What you will do:
What lines of the data include the string "Felipe"? Copy them all.

--- Available records Enclosed Below ---

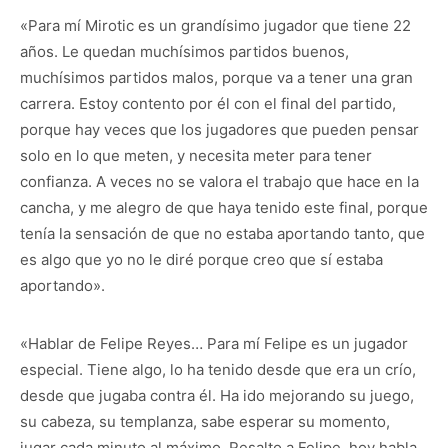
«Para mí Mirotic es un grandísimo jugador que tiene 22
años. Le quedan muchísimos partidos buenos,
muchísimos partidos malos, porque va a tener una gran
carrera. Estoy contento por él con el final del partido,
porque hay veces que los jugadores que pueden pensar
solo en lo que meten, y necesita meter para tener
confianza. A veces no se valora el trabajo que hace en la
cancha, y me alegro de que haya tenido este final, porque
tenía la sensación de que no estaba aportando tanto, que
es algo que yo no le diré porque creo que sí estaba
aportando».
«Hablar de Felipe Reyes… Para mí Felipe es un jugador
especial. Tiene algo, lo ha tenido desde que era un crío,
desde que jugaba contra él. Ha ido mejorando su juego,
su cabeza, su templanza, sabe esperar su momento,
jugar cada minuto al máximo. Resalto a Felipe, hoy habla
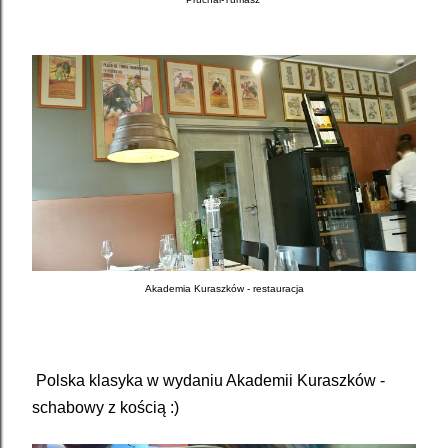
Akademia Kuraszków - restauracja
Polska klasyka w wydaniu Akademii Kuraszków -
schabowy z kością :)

--- End of Enclosed Available records ---

Response to the task:
«Hablar de Felipe Reyes… Para mí Felipe es un jugador
jugar cada minuto al máximo. Resalto a Felipe, hoy habla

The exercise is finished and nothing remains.